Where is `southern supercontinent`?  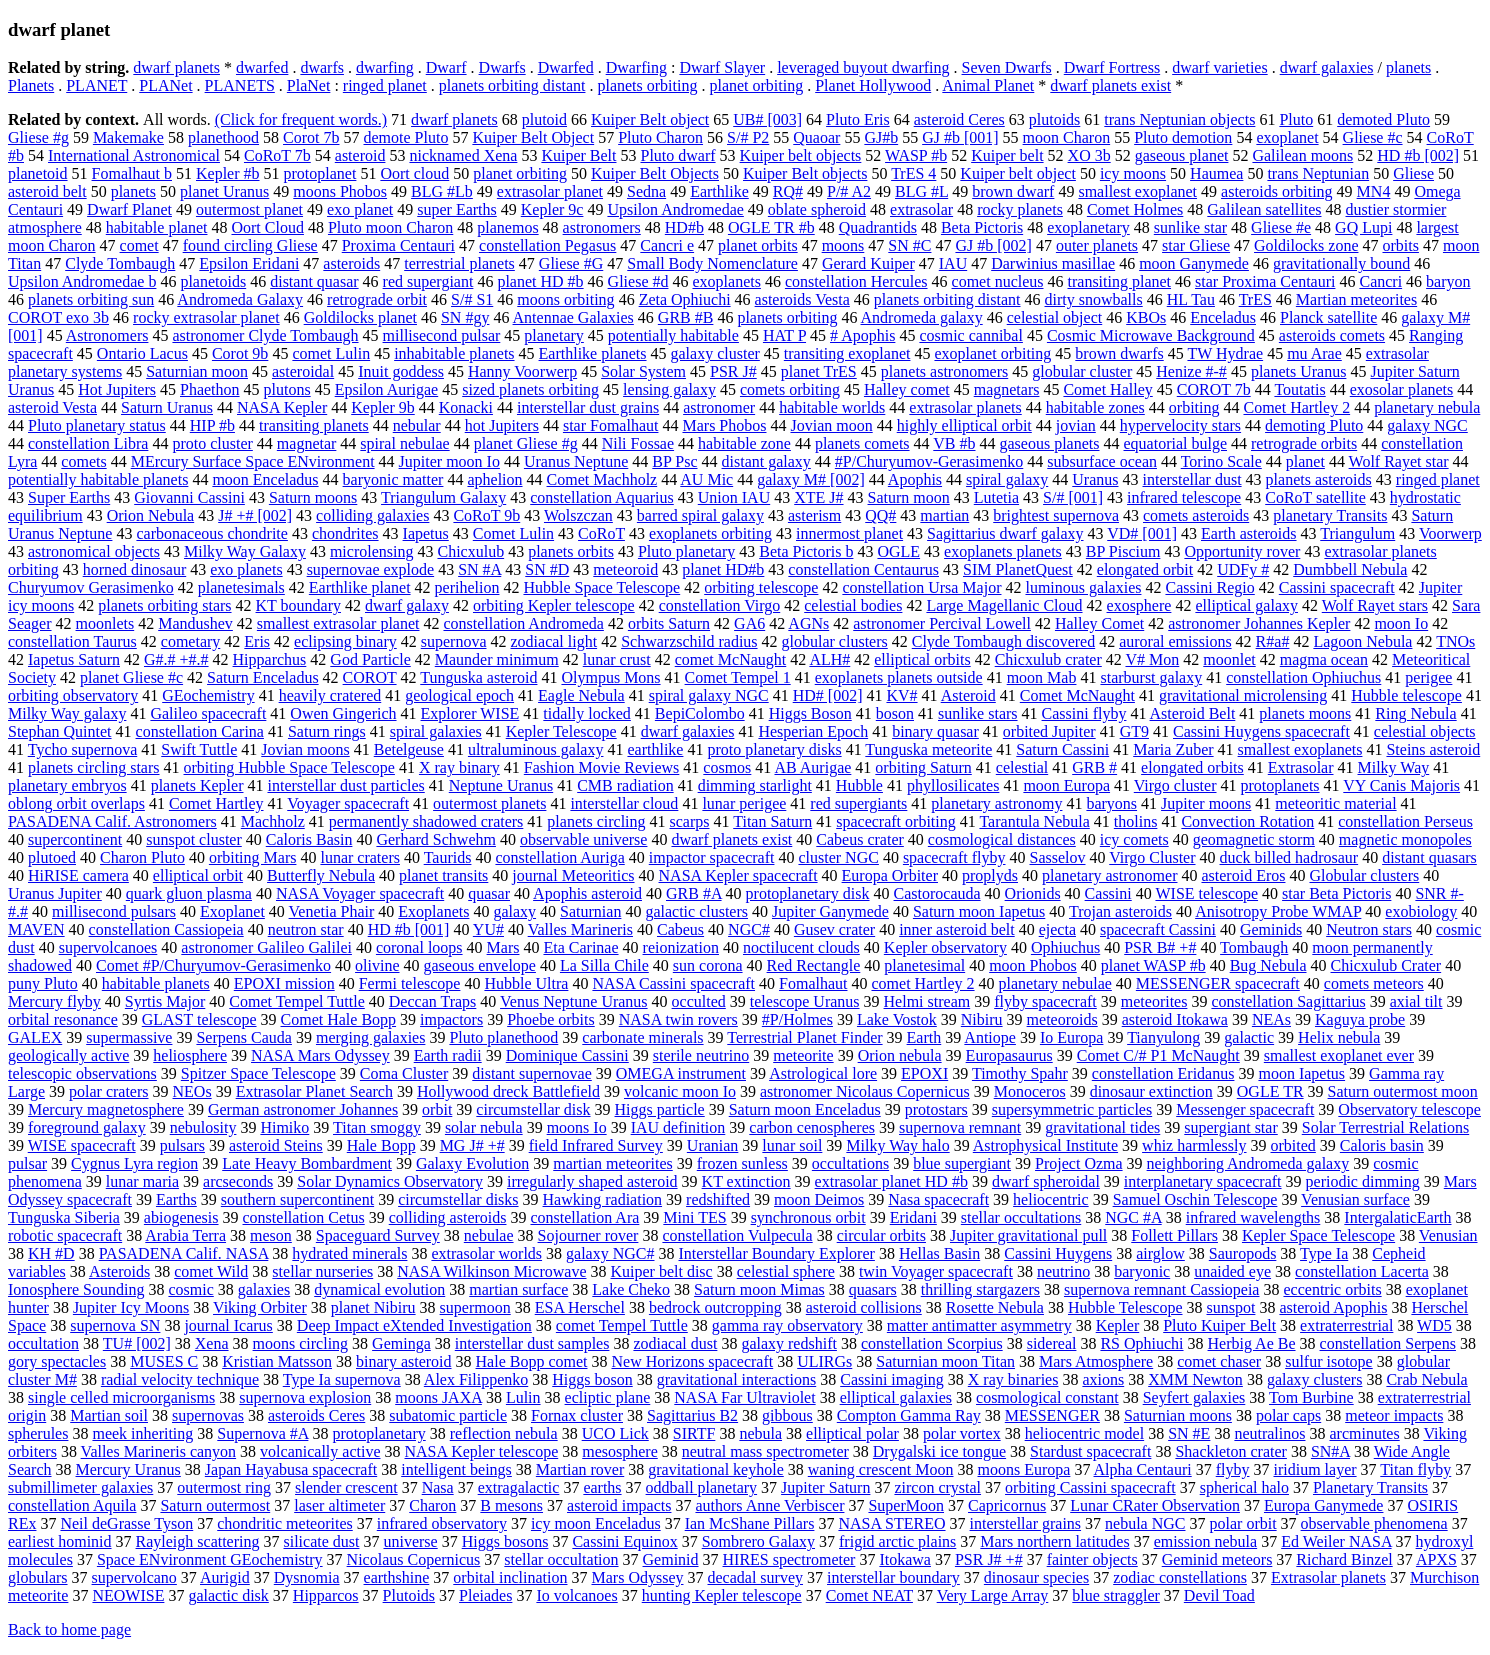 southern supercontinent is located at coordinates (297, 1199).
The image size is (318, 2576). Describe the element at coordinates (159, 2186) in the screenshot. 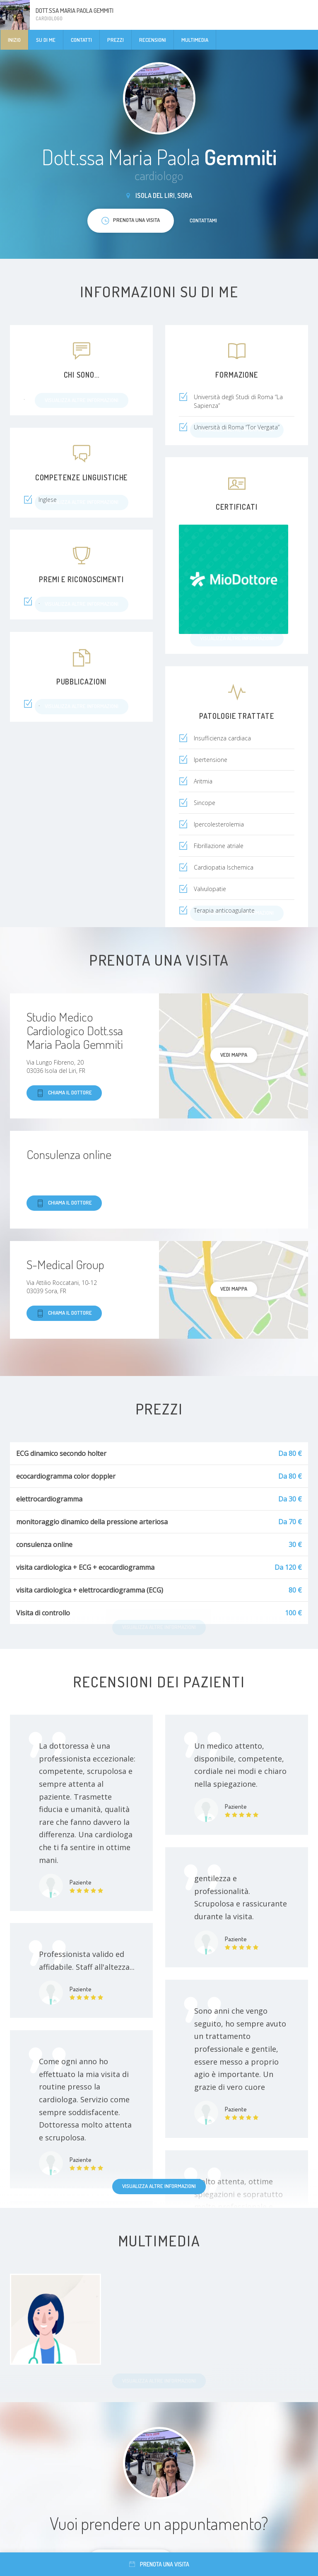

I see `Visualizza altre informazioni` at that location.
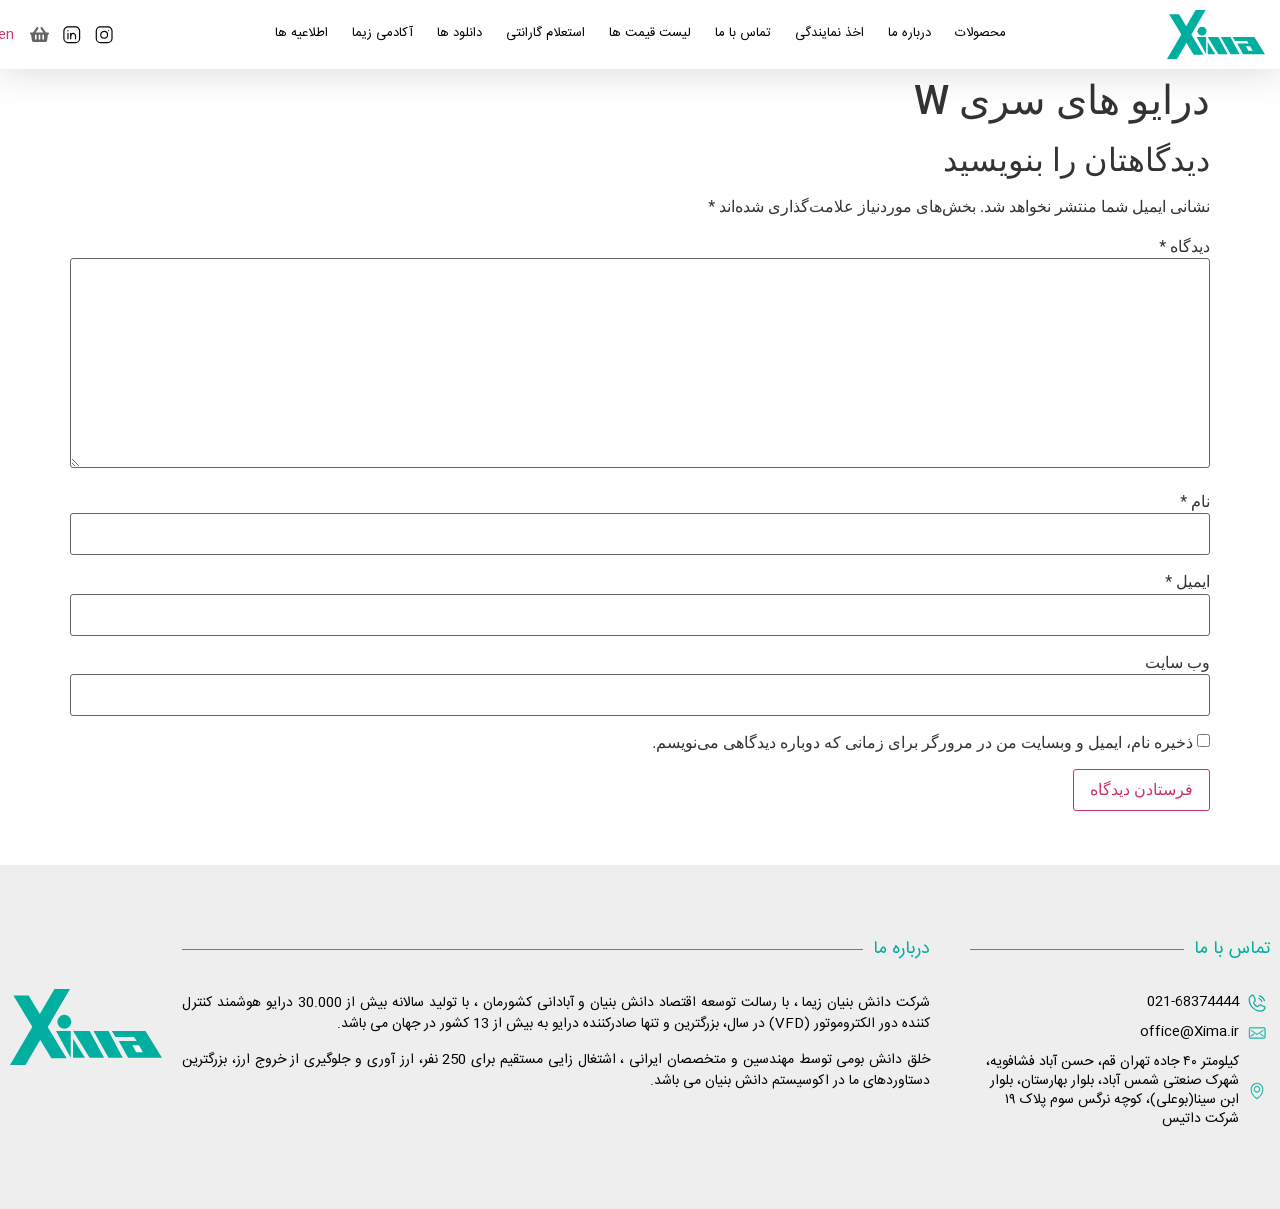 The image size is (1280, 1209). I want to click on ایمیل, so click(1187, 582).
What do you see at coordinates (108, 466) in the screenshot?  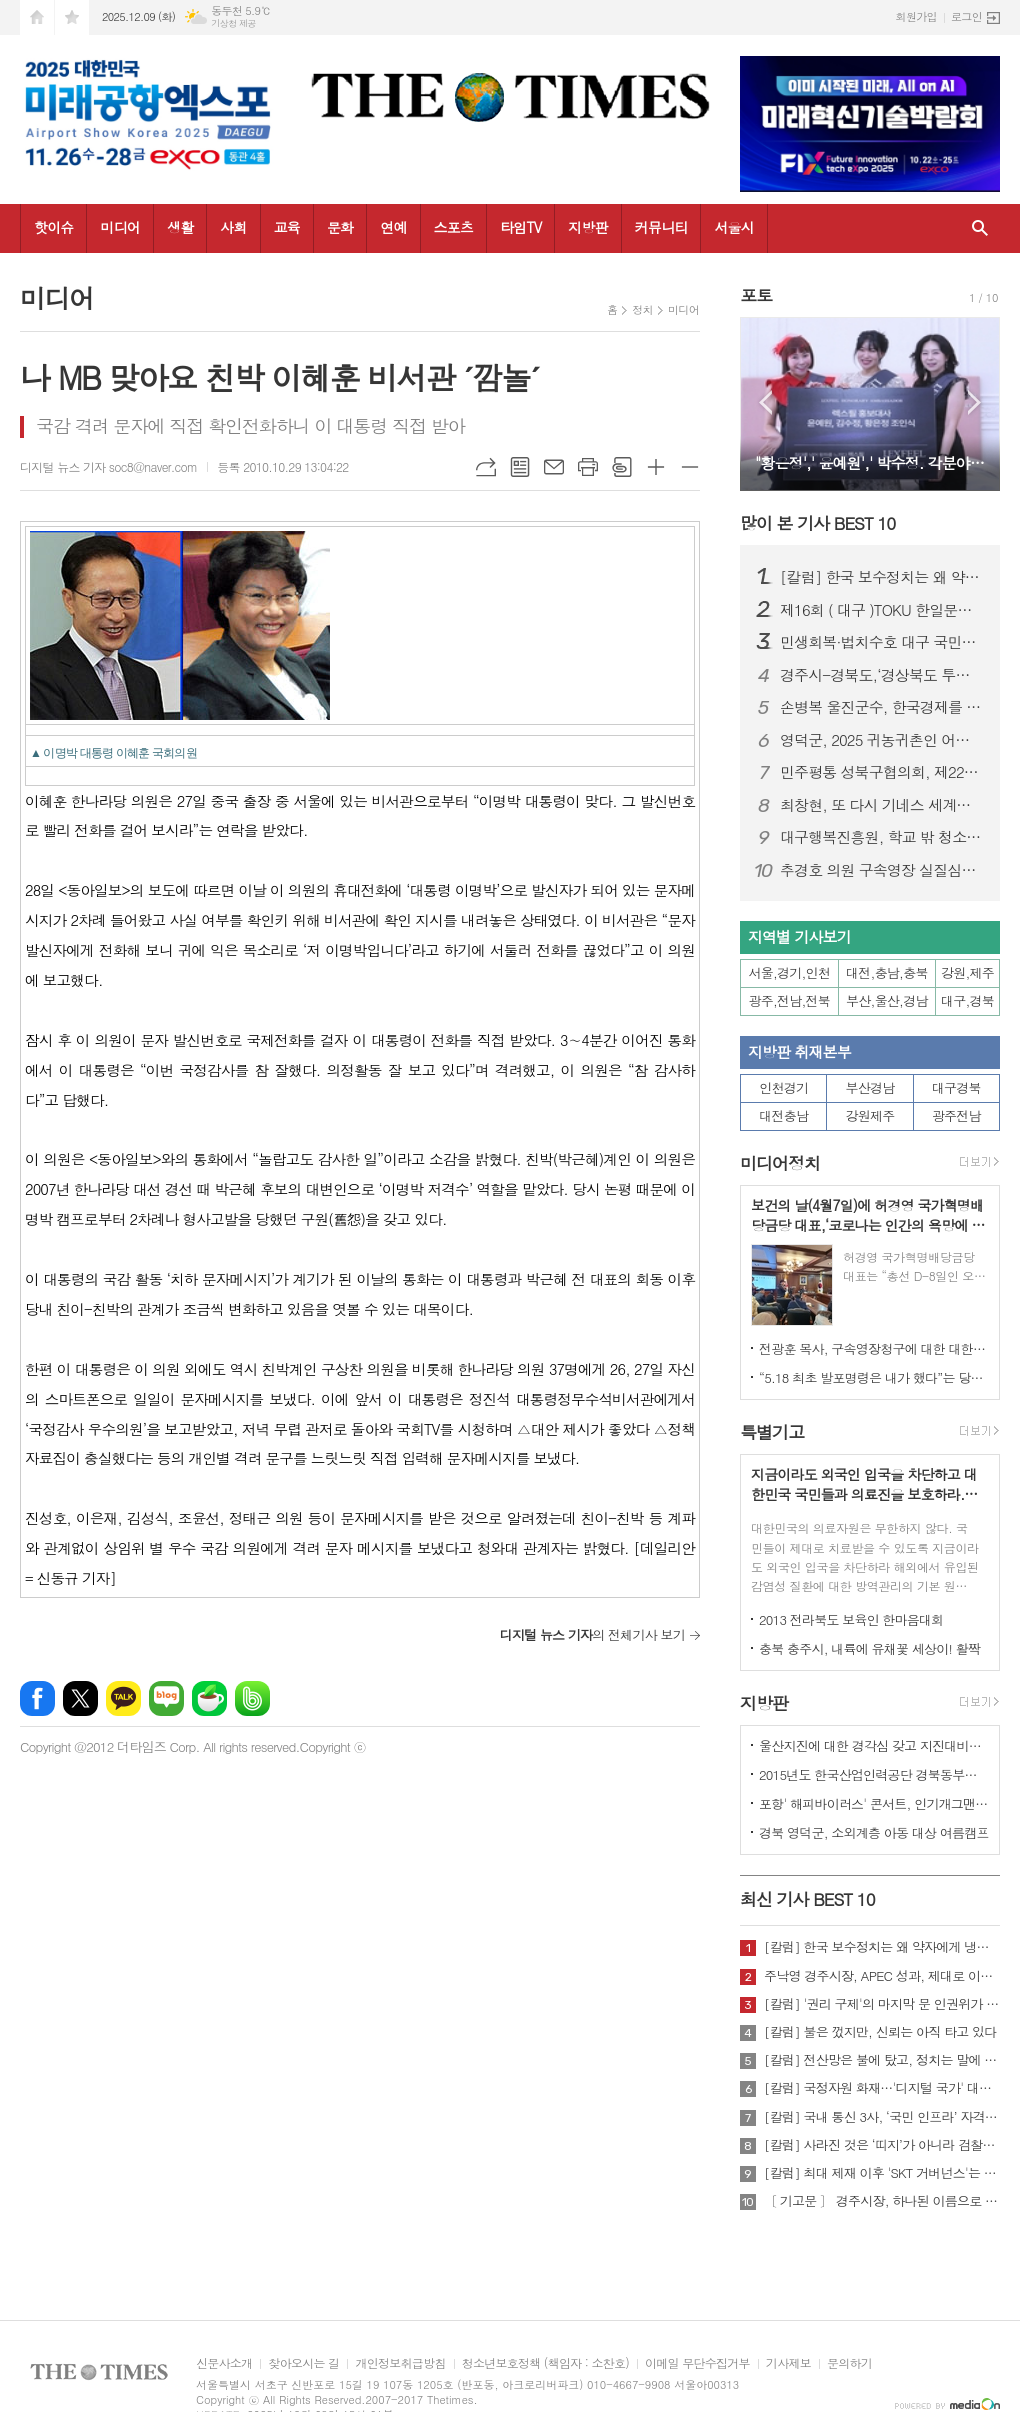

───

[WORK TO COMPLETE] Your output must consist only of the lines from the line with "The image size is (318, 2576)." through the final line of the data, both included, reproduced exactly and free of pictures.

[EXPECTED ANSWER]
The image size is (318, 2576). Describe the element at coordinates (159, 2186) in the screenshot. 

I see `Visualizza altre informazioni` at that location.
 The image size is (1280, 1209). I want to click on ایمیل, so click(1187, 582).
What do you see at coordinates (108, 466) in the screenshot?  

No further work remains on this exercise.